Naxos 8.557429
1 CD • 65min • 2005
22.12.2005
Künstlerische Qualität:
Klangqualität:
Gesamteindruck:
Es ist praktisch unmöglich, sich über diese Aufnahme zu ereifern. Und doch geht einem nach einiger Zeit der Hut hoch – ganz so, als hinge man auf einer Landstraße hinter einem Sonntagsfahrer, der alles korrekt, nein: hyperkorrekt macht und von dem man sich verzweifelt wünscht, daß er doch nur ein kleines bißchen von den Vorschriften abwiche. Damit sage ich nicht, daß Marin Alsop und das London Symphony Orchestra langsam oder gar behäbig, gewissermaßen mit Zigarre und Hosenträgern, durch die Partitur der zweiten Sinfonie manövrierten. Nein, jedes vorgeschriebene Tempo, jeder gedruckte Phrasierungsbogen, jeder Punkt, jedes non legato ist dort, wo es hingehört; die Steigerungskurven stimmen, die instrumentale Transparenz, die blitzsauberen dynamischen Abstufungen und Nuancen – kurzum alles, was man lernen, bei genauem Partiturstudium entdecken und mit einem Orchester, mit dem man nicht per Anwalt kommuniziert, auch realisieren kann. Doch Pörtschach, der Wörthersee, die Sommerfäden dieser Musik, das warmherzige Idyll, mit dem Brahms selbst so verschmitzt kokettierte, als er seine Freunde auf eine Sinfonie mit Trauerrand vorbereitete – was immer die unvergleichliche Atmosphäre dieser Musik (wie auch des Violinkonzerts und der G-Dur-Violinsonate) ausmacht, das geht in der Genauigkeit der Wiedergabe verloren.
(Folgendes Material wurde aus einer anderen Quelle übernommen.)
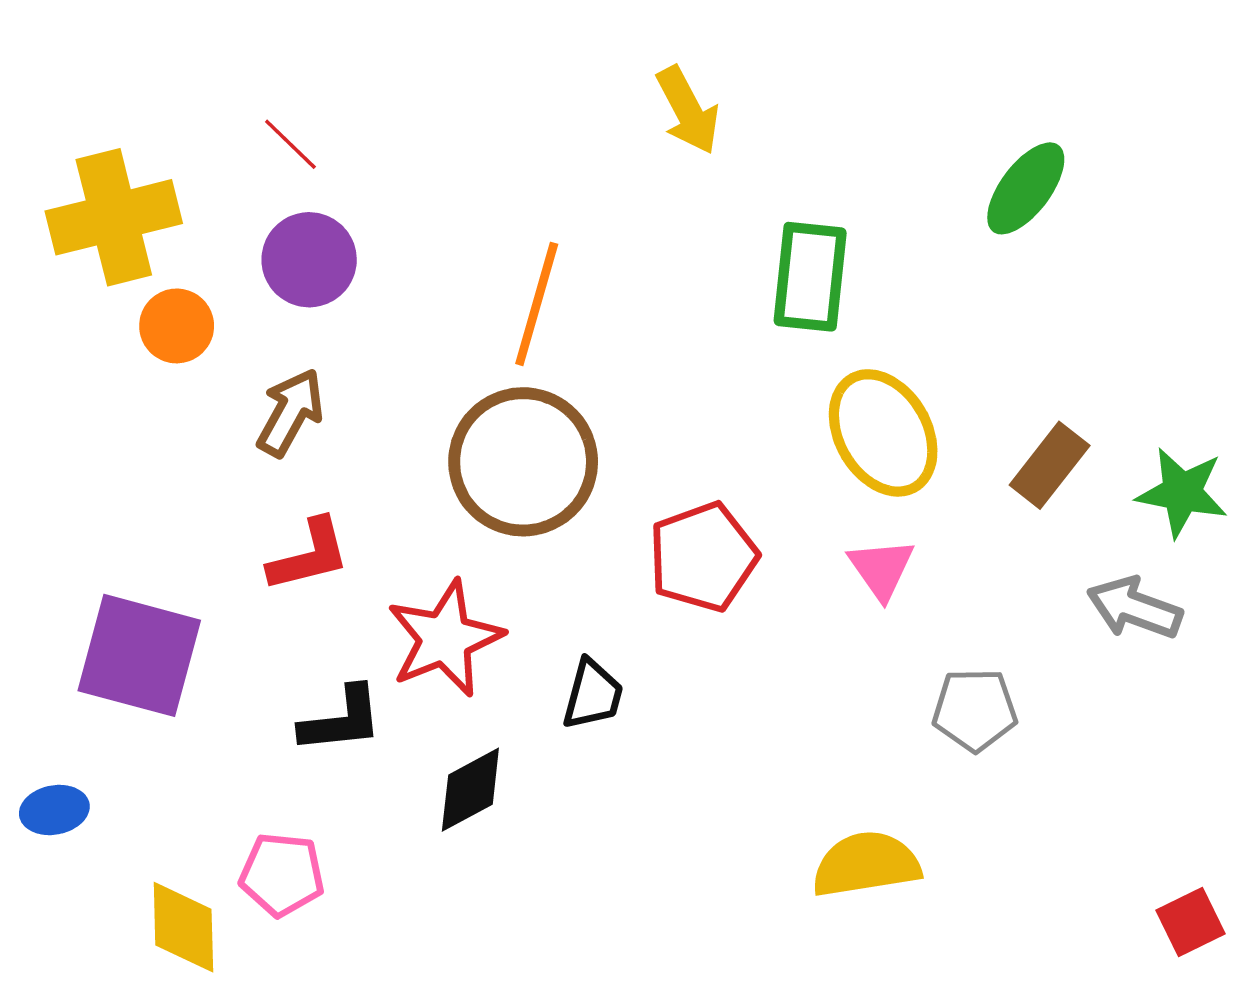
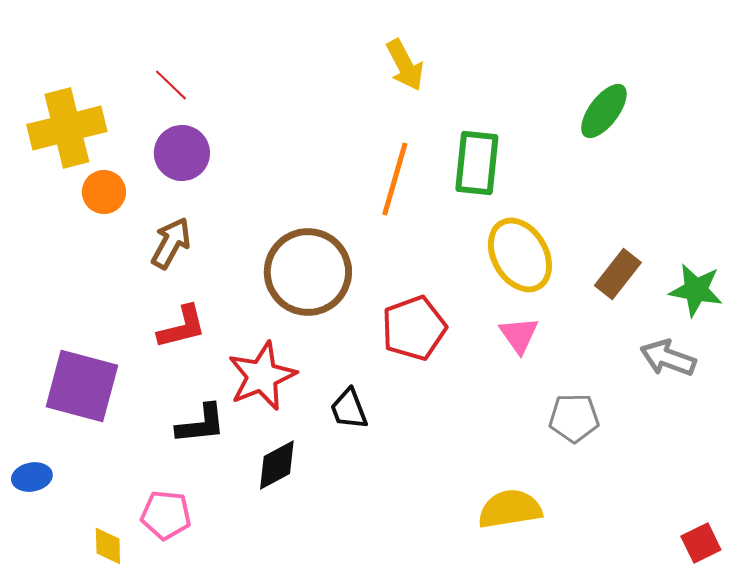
orange line: (537, 304) -> (395, 179), moved
black trapezoid: (593, 695) -> (349, 409), turned 144
yellow diamond: (183, 927) -> (108, 546), size x0.7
Eine Partitur ist nun mal mehr als eine Gebrauchsanweisung. Hier aber komme ich zu dem – zugegebenermaßen frevelhaften – Eindruck, daß nach dem Kochbuch dirigiert wird. Und diese „man nehme”-Haltung gilt noch verstärkt für die als Dessert gereichten Ungarischen Tänze, die zwar recht feurig gewürzt und fetzig aufgetragen werden, denen es aber insgesamt doch an jenem persönlichen Touch gebricht, den wir gemeinhin als Inspiration bezeichnen. So bleibt letztlich eine schön klingende Veröffentlichung, bei der ich nur einmal schmunzeln mußte: als ich mir nämlich vorstellte, was Johannes Brahms wohl gesagt hätte, wenn in seiner Gegenwart eine Frau ans Pult getreten wäre ...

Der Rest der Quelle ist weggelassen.